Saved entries
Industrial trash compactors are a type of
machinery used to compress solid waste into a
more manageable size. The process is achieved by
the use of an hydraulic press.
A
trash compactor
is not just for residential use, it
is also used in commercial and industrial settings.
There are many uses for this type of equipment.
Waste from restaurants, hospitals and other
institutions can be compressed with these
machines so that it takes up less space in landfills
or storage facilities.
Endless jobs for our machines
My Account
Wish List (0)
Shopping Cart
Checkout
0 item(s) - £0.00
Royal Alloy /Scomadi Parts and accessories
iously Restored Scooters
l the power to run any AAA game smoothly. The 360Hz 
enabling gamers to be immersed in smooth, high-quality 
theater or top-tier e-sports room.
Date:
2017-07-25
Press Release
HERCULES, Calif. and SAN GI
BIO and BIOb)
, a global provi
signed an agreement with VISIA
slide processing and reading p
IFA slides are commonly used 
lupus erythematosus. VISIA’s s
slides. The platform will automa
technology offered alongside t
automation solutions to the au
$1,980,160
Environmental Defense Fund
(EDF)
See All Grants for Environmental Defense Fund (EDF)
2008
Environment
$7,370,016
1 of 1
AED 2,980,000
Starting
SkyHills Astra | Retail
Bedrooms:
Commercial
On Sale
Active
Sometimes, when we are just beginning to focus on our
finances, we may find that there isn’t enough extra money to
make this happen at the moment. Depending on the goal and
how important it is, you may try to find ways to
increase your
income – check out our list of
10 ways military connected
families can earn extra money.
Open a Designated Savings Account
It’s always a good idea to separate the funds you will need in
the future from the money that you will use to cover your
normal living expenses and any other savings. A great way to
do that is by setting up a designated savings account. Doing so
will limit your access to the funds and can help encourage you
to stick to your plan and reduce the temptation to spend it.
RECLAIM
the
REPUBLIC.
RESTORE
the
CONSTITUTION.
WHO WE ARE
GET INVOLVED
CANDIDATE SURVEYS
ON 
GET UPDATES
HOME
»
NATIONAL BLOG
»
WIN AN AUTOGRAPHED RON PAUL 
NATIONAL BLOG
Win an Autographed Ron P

## PROBLEM REQUIREMENTS
Take every line above that includes "slides" and list it.

## ANSWER BOX
IFA slides are commonly used 
slides. The platform will automa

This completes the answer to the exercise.